• What to do
Whenever a line of the data below holds the string "naredio", copy that line.

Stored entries
========

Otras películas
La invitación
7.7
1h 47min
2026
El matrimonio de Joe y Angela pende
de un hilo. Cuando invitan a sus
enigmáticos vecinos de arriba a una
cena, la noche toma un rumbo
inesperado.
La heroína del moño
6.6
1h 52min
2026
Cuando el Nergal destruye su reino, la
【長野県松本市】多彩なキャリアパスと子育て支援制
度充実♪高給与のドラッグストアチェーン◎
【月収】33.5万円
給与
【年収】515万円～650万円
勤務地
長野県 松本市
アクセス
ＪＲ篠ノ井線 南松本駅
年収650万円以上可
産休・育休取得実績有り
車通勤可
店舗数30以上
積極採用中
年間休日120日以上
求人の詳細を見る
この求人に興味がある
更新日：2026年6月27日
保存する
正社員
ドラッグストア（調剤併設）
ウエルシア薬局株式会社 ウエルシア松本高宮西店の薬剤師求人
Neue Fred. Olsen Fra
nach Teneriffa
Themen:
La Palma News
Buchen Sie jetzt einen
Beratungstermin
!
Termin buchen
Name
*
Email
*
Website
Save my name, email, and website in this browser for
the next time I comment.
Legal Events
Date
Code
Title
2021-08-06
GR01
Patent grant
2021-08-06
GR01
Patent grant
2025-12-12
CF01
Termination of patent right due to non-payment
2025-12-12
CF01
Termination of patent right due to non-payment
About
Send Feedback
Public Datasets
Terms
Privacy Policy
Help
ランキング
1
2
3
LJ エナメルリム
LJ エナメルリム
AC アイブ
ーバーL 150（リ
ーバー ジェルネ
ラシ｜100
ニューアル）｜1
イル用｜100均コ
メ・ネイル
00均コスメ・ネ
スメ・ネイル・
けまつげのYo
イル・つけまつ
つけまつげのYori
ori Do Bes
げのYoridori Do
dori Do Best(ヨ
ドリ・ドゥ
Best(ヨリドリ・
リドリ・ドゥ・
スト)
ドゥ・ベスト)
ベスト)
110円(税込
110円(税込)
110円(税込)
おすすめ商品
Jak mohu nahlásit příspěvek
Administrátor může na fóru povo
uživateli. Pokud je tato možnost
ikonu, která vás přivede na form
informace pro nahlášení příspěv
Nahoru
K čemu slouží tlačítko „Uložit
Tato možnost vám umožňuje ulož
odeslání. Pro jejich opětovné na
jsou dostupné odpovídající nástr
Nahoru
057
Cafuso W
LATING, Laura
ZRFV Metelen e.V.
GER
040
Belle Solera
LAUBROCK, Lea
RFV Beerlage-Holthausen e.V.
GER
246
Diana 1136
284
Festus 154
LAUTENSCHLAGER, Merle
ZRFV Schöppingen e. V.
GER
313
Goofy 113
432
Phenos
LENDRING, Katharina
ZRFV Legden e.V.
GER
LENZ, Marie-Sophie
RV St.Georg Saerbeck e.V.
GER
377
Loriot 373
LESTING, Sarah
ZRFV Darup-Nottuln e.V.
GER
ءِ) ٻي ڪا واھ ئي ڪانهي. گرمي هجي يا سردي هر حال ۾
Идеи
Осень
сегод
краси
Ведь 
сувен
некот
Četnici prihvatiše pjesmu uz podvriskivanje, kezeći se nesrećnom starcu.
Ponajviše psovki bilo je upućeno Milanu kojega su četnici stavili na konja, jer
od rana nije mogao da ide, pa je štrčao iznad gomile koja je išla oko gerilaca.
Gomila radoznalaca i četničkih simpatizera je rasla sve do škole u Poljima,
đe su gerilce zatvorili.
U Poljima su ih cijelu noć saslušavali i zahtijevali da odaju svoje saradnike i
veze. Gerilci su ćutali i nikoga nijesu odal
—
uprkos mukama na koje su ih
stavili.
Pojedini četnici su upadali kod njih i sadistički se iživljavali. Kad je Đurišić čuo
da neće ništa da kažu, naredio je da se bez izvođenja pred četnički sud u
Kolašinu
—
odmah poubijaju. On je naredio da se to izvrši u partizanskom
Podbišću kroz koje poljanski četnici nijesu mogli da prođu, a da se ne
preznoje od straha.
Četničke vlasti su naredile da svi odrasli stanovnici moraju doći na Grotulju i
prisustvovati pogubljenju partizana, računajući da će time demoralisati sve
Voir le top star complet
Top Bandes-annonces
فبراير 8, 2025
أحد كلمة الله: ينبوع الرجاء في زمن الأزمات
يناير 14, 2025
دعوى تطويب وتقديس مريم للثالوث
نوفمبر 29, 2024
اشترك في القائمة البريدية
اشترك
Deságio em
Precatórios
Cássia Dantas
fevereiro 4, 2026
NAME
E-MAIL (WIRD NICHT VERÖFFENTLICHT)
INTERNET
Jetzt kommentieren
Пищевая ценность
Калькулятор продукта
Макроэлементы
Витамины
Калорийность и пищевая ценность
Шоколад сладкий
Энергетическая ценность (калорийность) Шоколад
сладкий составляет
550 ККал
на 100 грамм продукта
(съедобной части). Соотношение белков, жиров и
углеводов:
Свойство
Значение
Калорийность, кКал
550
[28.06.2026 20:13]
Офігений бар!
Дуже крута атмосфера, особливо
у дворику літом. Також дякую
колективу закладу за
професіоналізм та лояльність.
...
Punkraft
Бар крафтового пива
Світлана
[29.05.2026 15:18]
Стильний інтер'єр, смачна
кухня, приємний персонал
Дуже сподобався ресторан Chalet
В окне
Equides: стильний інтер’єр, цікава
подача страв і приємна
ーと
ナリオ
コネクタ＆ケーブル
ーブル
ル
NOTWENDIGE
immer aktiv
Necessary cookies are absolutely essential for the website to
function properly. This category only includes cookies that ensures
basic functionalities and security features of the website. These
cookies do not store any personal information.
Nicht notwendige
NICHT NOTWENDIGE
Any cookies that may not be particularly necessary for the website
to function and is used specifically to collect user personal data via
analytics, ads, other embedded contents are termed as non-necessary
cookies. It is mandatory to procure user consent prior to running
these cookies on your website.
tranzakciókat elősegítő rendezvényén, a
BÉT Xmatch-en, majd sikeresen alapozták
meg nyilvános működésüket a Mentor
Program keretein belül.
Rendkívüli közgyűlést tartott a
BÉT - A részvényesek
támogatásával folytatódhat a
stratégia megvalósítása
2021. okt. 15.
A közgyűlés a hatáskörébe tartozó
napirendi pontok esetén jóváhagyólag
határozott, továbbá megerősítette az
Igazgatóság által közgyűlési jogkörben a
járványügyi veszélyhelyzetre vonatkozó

========

• Reply to the exercise
da neće ništa da kažu, naredio je da se bez izvođenja pred četnički sud u
odmah poubijaju. On je naredio da se to izvrši u partizanskom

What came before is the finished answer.